[Stored items]

------------

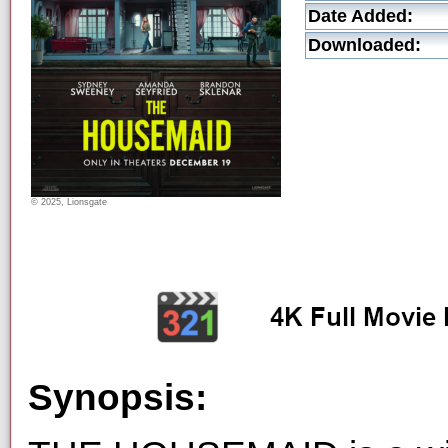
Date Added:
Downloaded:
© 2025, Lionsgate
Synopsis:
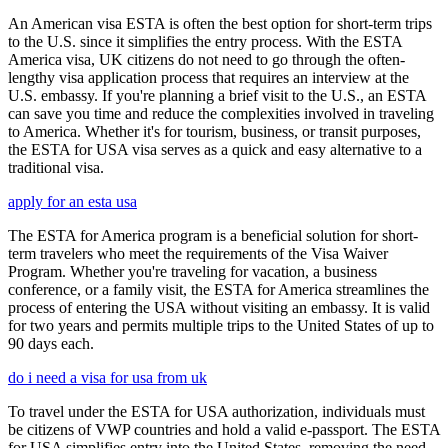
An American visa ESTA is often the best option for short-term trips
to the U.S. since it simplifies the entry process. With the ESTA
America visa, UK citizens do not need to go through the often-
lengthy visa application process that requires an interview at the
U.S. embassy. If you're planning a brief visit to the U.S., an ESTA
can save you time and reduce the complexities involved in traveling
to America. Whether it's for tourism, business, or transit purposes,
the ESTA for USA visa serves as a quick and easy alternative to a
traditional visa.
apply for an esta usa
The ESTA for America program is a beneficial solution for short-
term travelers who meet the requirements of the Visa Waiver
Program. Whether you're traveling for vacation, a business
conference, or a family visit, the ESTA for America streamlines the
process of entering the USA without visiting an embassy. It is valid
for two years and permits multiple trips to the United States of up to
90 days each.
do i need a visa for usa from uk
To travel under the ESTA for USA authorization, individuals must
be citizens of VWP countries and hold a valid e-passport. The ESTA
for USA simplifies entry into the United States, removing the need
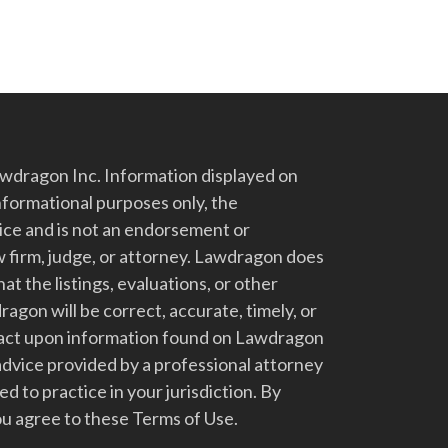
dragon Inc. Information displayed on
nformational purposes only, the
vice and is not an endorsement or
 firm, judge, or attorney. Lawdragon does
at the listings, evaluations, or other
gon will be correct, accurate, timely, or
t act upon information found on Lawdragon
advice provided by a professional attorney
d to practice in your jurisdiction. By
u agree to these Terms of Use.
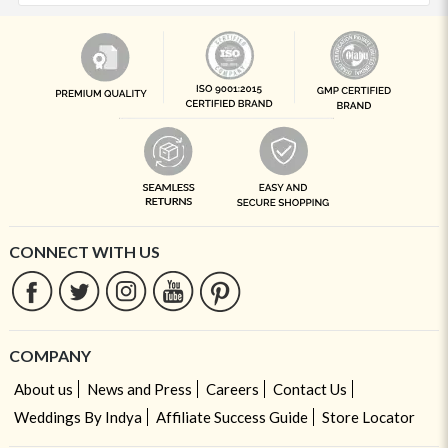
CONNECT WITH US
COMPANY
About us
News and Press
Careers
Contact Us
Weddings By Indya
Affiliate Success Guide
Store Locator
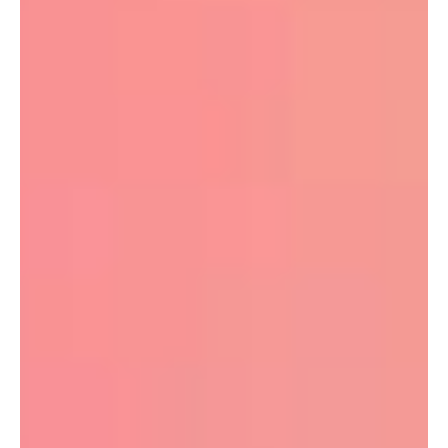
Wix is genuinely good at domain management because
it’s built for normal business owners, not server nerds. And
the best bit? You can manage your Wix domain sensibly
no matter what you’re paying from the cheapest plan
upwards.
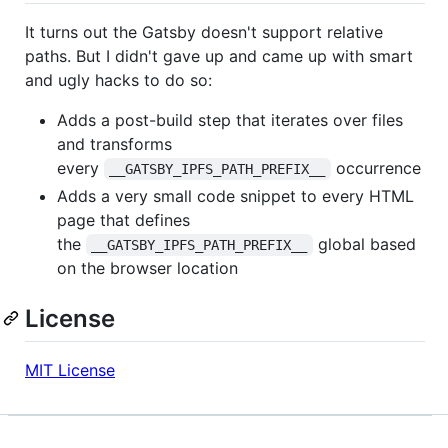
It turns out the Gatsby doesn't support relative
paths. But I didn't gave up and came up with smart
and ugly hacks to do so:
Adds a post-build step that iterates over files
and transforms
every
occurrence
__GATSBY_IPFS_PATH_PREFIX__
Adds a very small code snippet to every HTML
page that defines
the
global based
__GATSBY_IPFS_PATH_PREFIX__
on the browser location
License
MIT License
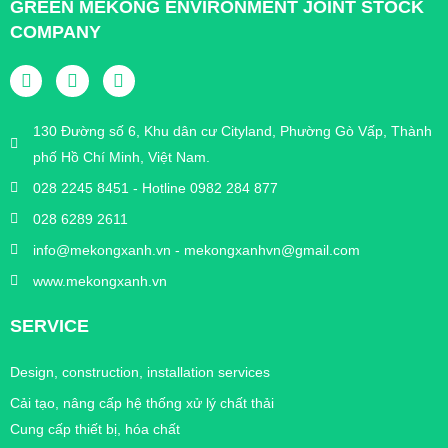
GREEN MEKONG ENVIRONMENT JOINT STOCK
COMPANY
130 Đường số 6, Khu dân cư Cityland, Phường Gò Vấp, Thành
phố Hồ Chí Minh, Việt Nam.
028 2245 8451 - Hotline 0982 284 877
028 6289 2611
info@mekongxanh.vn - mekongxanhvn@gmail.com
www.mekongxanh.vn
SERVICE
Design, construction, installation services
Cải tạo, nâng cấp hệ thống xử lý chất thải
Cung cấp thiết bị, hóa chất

------------

**Work task**
Please output the line that contains "028 2245 8451 - Hotline 0982 284 877" and every line after it in the entries above, exactly, and nothing more.

**Task answer**
028 2245 8451 - Hotline 0982 284 877
028 6289 2611
info@mekongxanh.vn - mekongxanhvn@gmail.com
www.mekongxanh.vn
SERVICE
Design, construction, installation services
Cải tạo, nâng cấp hệ thống xử lý chất thải
Cung cấp thiết bị, hóa chất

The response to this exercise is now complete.